Back when Nvidia was announcing the intentions to buy ARM and many industry analysts immediately expressed their concern regarding the status of the ARM architecture that might not remain open source for too long, SiFive came out with a big push for its RISC-V CPU architecture as a true open source alternative. Similar to the Windows-on-ARM initiative, SiFive promised to deliver a general use PC platform that would allow software developers to adapt the Windows and Linux-based code for the RISC-V processors. It only took SiFive a few months to launch its first PC motherboard called the HiFive Unmatched, which is based on the U7 SoC. However, since the RISC-V community is not that big, development on the PC platform is not exactly fast. Interestingly enough, Nvidia recently managed to enable RTX 3000 support for ARM-based laptops, and, almost at the same time, a RISC-V enthusiast managed to make an AMD RX 6700 XT work on Linux-based HiFive Unmatched system.

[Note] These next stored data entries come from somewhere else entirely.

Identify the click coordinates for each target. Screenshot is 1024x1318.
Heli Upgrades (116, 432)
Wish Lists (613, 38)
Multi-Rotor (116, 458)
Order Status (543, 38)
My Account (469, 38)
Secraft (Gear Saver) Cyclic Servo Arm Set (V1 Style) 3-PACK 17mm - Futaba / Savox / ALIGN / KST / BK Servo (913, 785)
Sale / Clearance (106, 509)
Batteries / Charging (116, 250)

This is essentially a double milestone for the RISC-V community. Hackster.io reports that computer scientist René Rebe first managed to make the HiFive Unmatched run Linux, and then added support for the Radeon RX 6700 XT GPU through the Mesa Gallium 21.1.5 driver. Apparently, the U7 SoC is not properly supported in Linux, but Rebe was able to work his magic and patched the Linux kernel to support both the RISC-V architecture and the RDNA2 GPU in around 10 hours. The GPU is not fully functional as of yet. It can display the GUI, can render 3D graphics in accelerated-mode and also decode hi-res videos, but cannot run games. Nevertheless, this is still an impressive achievement that is not facilitated by the SiFive team itself.